Abstract

Genomic-scale datasets, sophisticated analytical techniques, and conceptual advances have disproportionately failed to resolve species boundaries in some groups relative to others. To understand the processes that underlie taxonomic intractability, we dissect the speciation history of an Australian lizard clade that arguably represents a "worst-case" scenario for species delimitation within vertebrates: the Ctenotus inornatus species group, a clade beset with decoupled genetic and phenotypic breaks, uncertain geographic ranges, and parallelism in purportedly diagnostic morphological characters. We sampled hundreds of localities to generate a genomic perspective on population divergence, structure, and admixture. Our results revealed rampant paraphyly of nominate taxa in the group, with lineages that are either morphologically cryptic or polytypic. Isolation-by-distance patterns reflect spatially continuous differentiation among certain pairs of putative species, yet genetic and geographic distances are decoupled in other pairs.
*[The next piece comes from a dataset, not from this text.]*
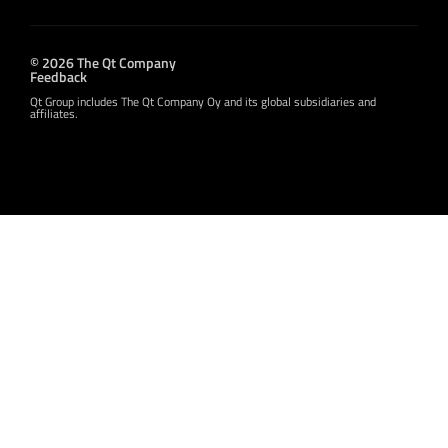
© 2026 The Qt Company
Feedback
Qt Group includes The Qt Company Oy and its global subsidiaries and
affiliates.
Comparisons of mitochondrial and nuclear gene trees, tests of nuclear introgression, and historical demographic modelling identified gene flow between divergent candidate species. Levels of admixture are decoupled from phylogenetic relatedness; gene flow is often higher between sympatric species than between parapatric populations of the same species. Such idiosyncratic patterns of introgression contribute to species boundaries that are fuzzy while also varying in fuzziness. Our results suggest that "taxonomic disaster zones" like the C. inornatus species group result from spatial variation in the porosity of species boundaries and the resulting patterns of genetic and phenotypic variation. This study raises questions about the origin and persistence of hybridizing species and highlights the unique insights provided by taxa that have long eluded straightforward taxonomic categorization.